Jeff McMahon also reported on the Chicago meeting at Forbes.

See the photo that was run with the Forbes article, above. Whether due to graffiti, as here, or rust, etc., warning signs that are illegible are an example of "loss of institutional control" over forever deadly high-level radioactive waste (not to mention rusty, flimsy chains on gates!). In this case at Zion, that has happened within years, let alone thousands of millenia (the U.S. EPA, under court order, has acknowledged a million years of hazard related to high-level radioactive waste, as codified in its Yucca Mountain dump regulations; this however fails to account for such radioactive poisons as I-129, which has 157 to 314 million years of hazard). Zion is located on the shoreline of Lake Michigan, about 30 miles north of Chicago, near the Wisconsin state line. Lake Michigan, as a headwaters of the Great Lakes, is the drinking water supply for 40 million people downstream, in eight U.S. states, two Canadian provinces, and a large number of Native American First Nations. DOE, in its Final Environmental Impact Statement for the Yucca dump (Feb. 2002) warned that abandonment of irradiated nuclear fuel at nuclear power plant sites would result in catastrophic releases of hazardous radioactivity into the environment over long enough periods of time, as dry cask storage containers failed for lack of maintenance.

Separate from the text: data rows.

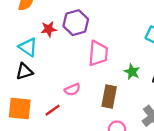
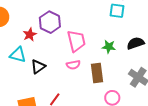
black triangle: (24, 71) -> (38, 67), moved
pink semicircle: (72, 90) -> (73, 65), moved, turned 32

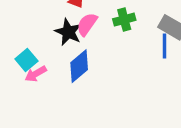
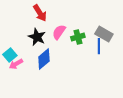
green cross: (124, 20) -> (78, 37), moved
pink semicircle: (87, 24) -> (59, 32), moved

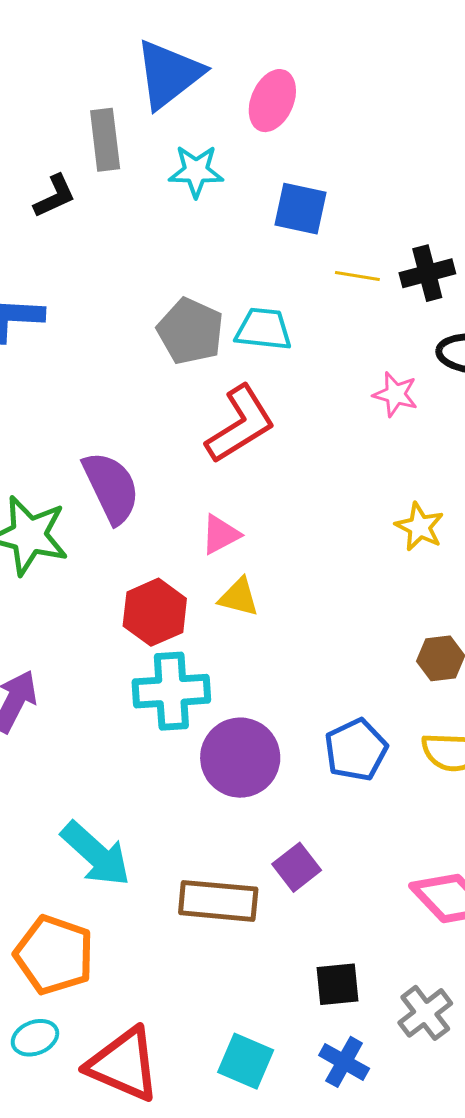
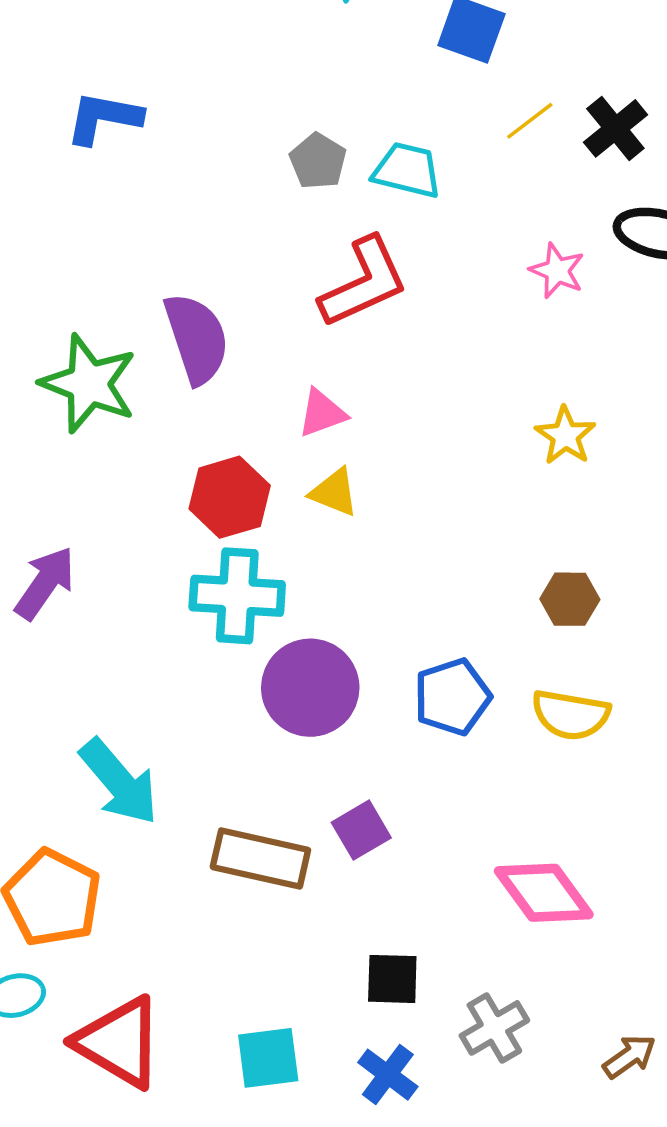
black cross: (427, 273) -> (615, 128), turned -32
yellow line: (357, 276) -> (530, 121), turned -54
gray pentagon: (190, 331) -> (318, 161), size x0.7
cyan square: (246, 1061) -> (268, 1058), turned -38

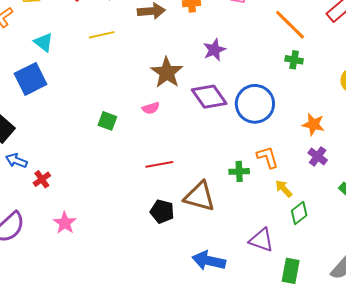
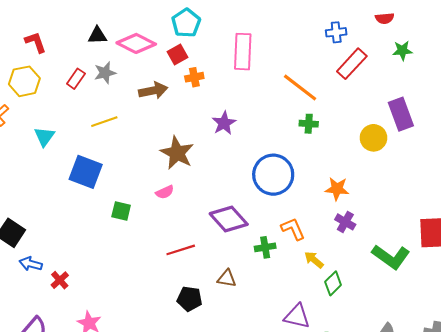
cyan triangle: (43, 42) -> (44, 137), turned 35
blue square: (31, 79) -> (86, 172), moved, turned -36
purple diamond: (209, 97) -> (229, 219), moved
brown triangle: (199, 196) -> (227, 278), size x0.6

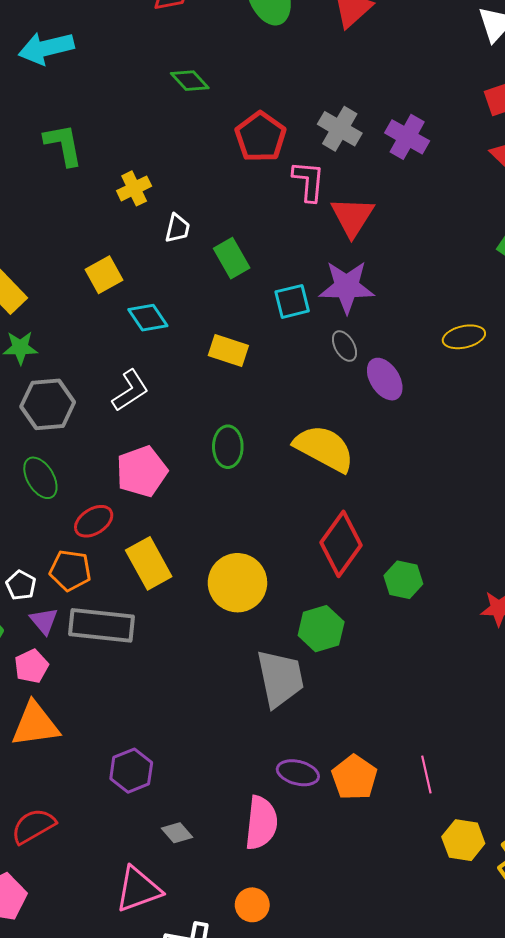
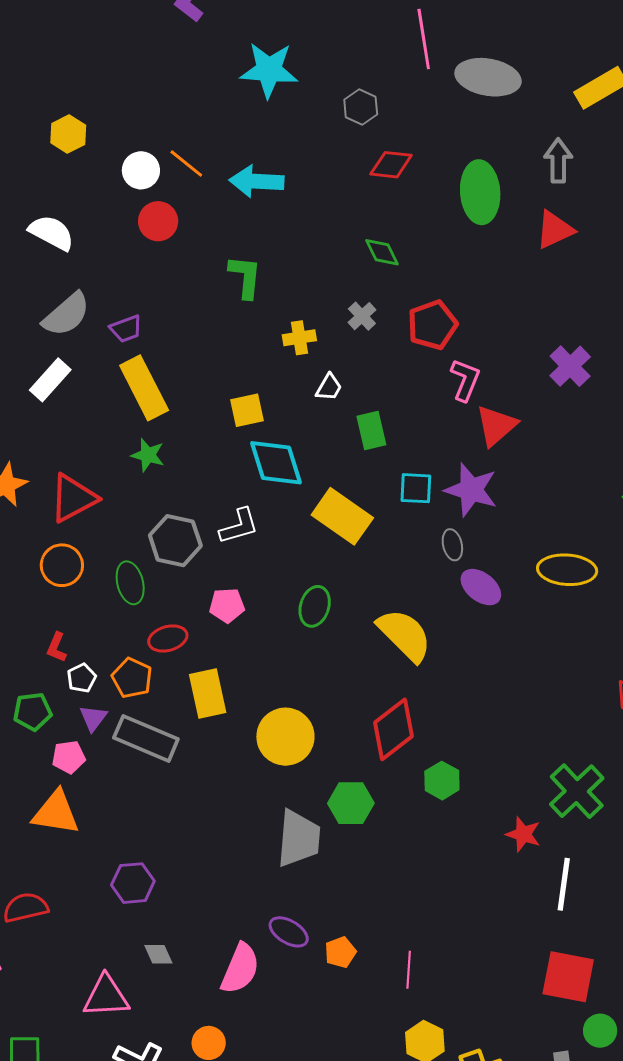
gray cross: (340, 129) -> (362, 316), moved, size x0.7
cyan diamond: (148, 318) -> (276, 463), size x1.5
yellow ellipse: (464, 337) -> (567, 570), size x1.4
yellow rectangle: (228, 351) -> (342, 516), size x1.5
purple ellipse: (385, 379) -> (481, 587), turned -36
gray hexagon: (48, 404) -> (175, 541), moved
pink pentagon: (142, 471) -> (227, 605), size x0.7
orange pentagon: (354, 777) -> (340, 952), size x0.7

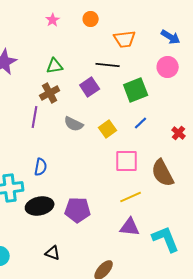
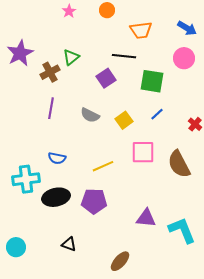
green triangle: (55, 66) -> (71, 57), turned -30
green square: (136, 90) -> (152, 81), turned 30
brown cross: (50, 93) -> (50, 72), moved
blue semicircle: (41, 167) -> (57, 158), turned 90
yellow line: (131, 197) -> (103, 166), moved

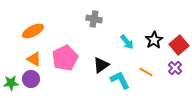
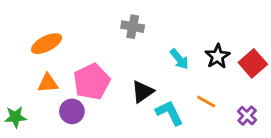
orange triangle: (34, 59) -> (48, 83), turned -35
purple cross: (175, 68) -> (247, 116), moved
purple circle: (31, 79) -> (72, 111), moved

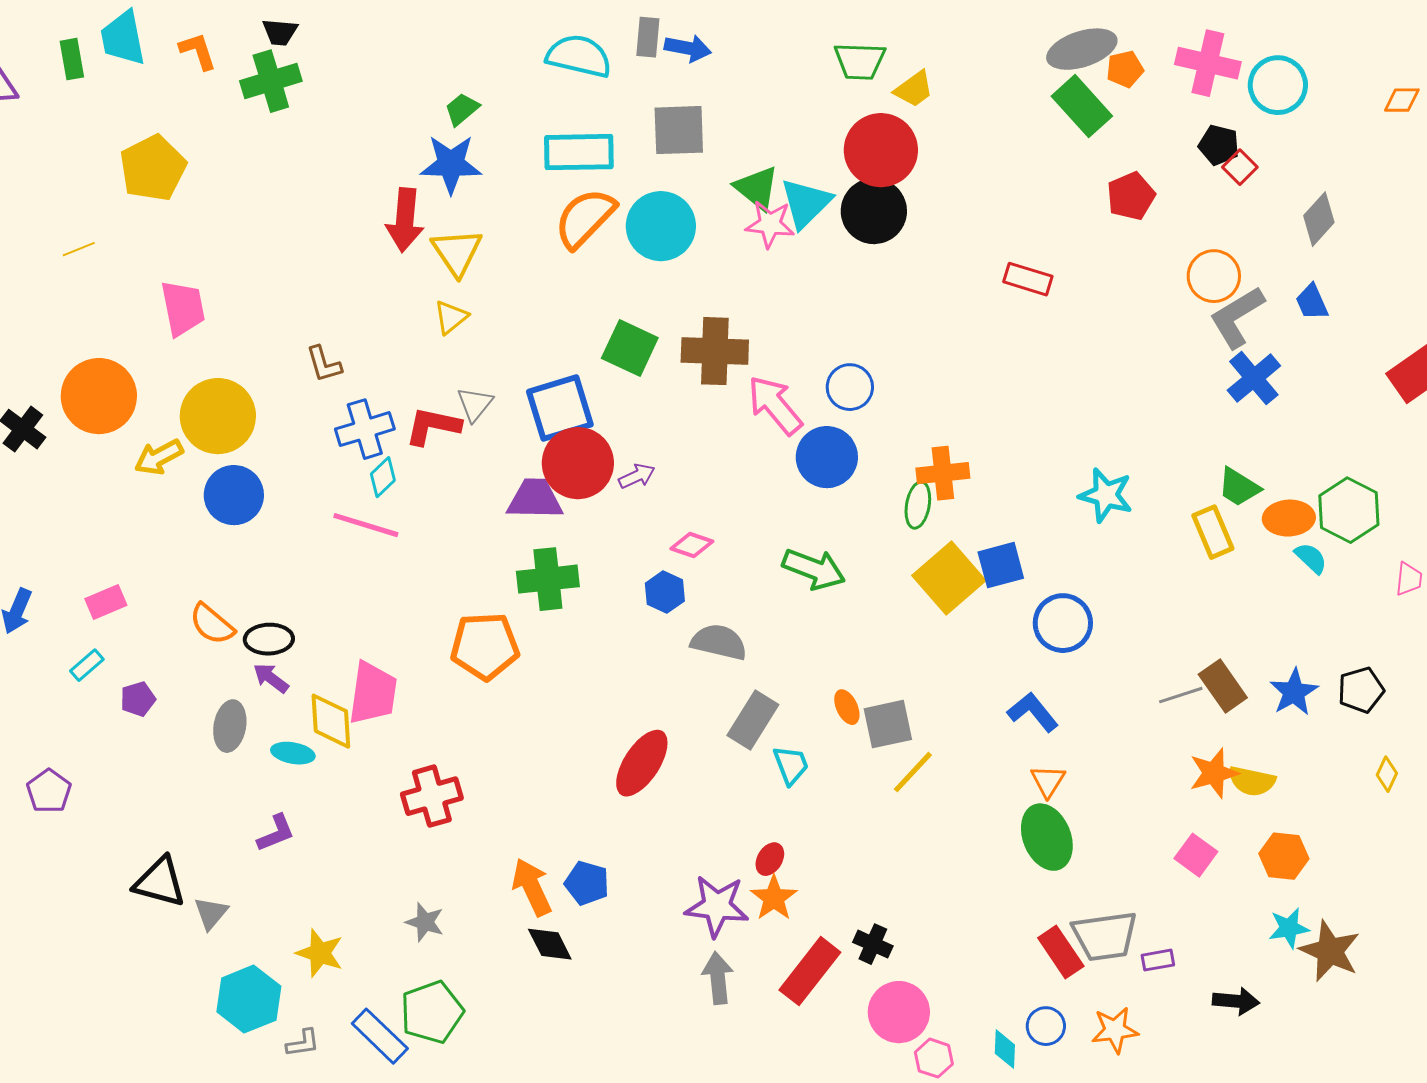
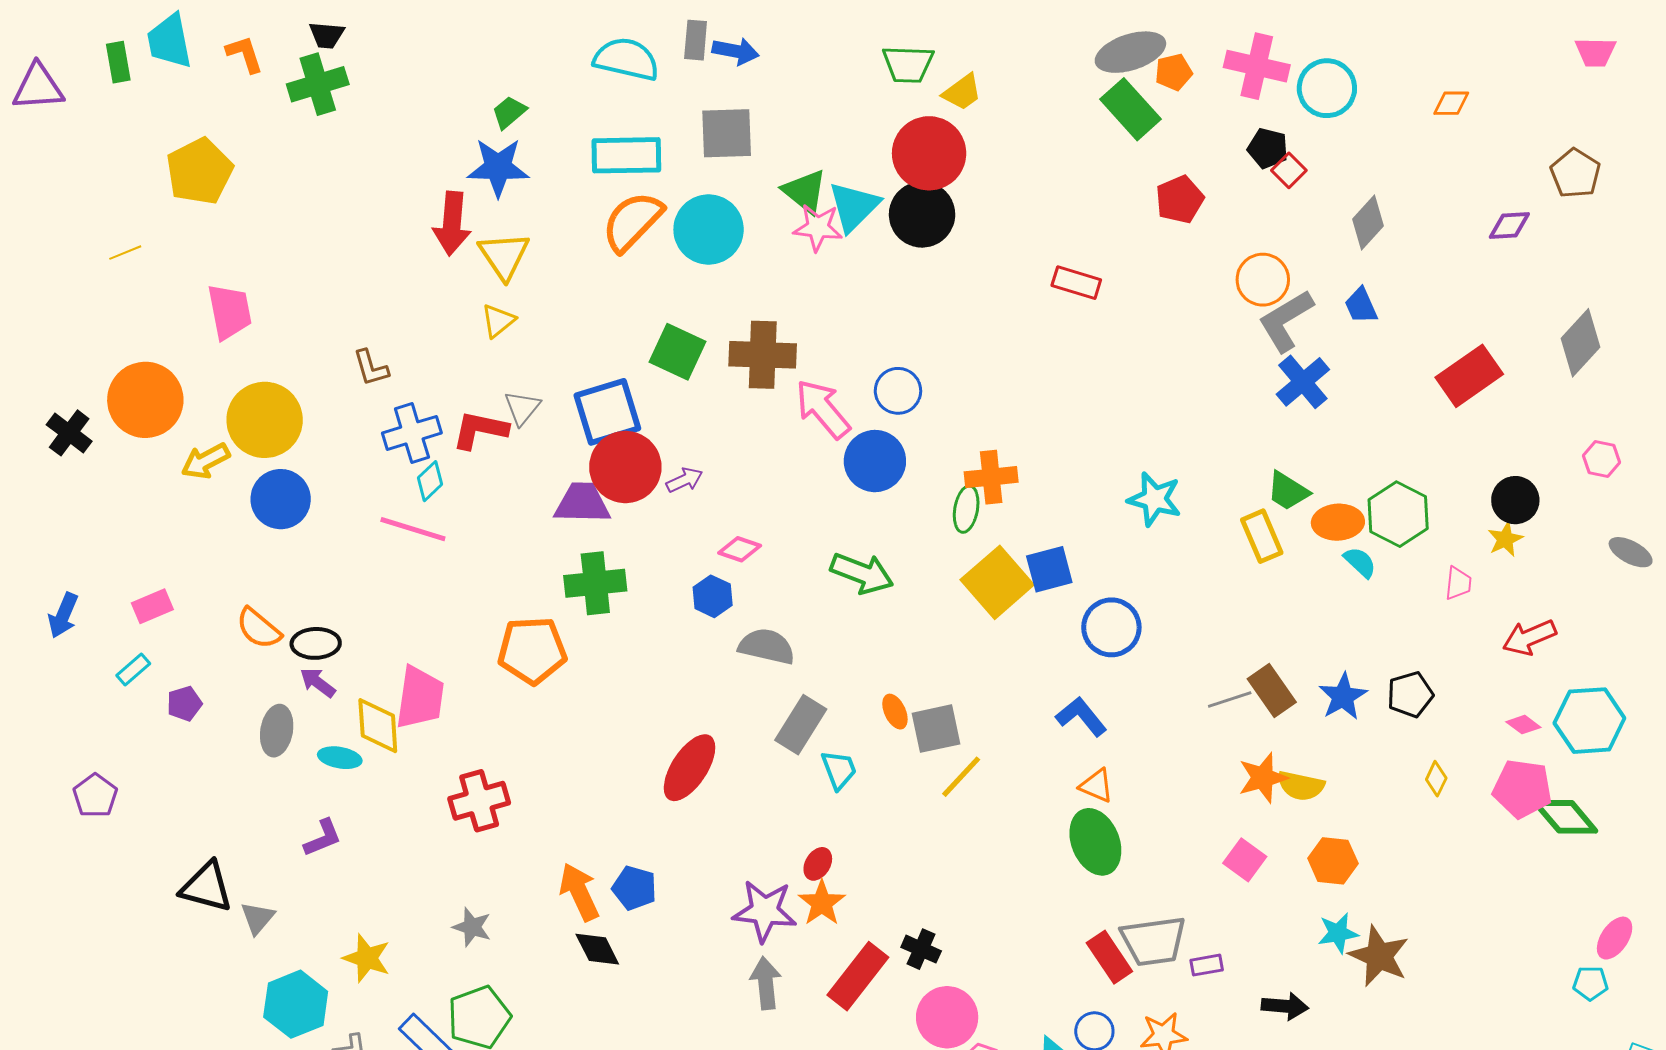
orange triangle: (1048, 781) -> (1096, 786), turned -39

However, this is no reason to rush into Mobile Chernobyl shipments targeted at Native American reservations. Such Floating Fukushimas would travel on the waters of Lake Michigan itself. High-level radioactive waste trucks and trains would travel through the heart of downtown Chicago, within a quarter-mile of the Art Institute. Such risks cannot be rushed into. (See NIRS' "Stop Fukushima Freeways" website sub-section, as well as Beyond Nuclear's Waste Transportation website sub-section, for more information.)

In the interim, hundreds of groups, representing all 50 states, have long called for Hardened On-Site Storage (HOSS), to secure and safeguard the wastes where they currently are -- and inevitably will remain for decades to come (DOE has admitted, in its Yucca dump FEIS, that it would take 25 to 50 years simply to move the wastes from reactor sites to a dump-site). HOSS would serve as an interim measure, until safe, secure, and socially acceptable away-from-reactor sites can be identified, transport containers and regulations significantly strengthened (rather than weakened!), etc. But calls for HOSS have fallen on deaf ears, at the Nuclear Regulatory Commission, DOE, Capitol Hill, White House, Blue Ribbon Commission on America's Nuclear Future, etc.

And of course, calls for permanent shutdowns of reactors -- and thus the cessation of waste generation -- are growing louder and louder, not just in the U.S., but worldwide.